## Records for processing
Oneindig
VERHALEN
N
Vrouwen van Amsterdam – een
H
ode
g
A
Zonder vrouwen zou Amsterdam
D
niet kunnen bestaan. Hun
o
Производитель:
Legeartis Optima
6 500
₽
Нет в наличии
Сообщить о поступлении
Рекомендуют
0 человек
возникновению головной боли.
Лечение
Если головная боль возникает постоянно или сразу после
---
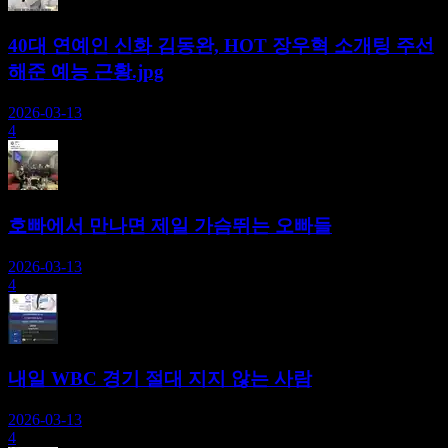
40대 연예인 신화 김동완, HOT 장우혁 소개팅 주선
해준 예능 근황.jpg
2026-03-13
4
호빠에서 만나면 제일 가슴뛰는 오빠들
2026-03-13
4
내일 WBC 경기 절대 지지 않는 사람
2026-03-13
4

## Required work
How many lines of the records contain the string "Amsterdam"? Respond with the number alone.

## Exercise response
2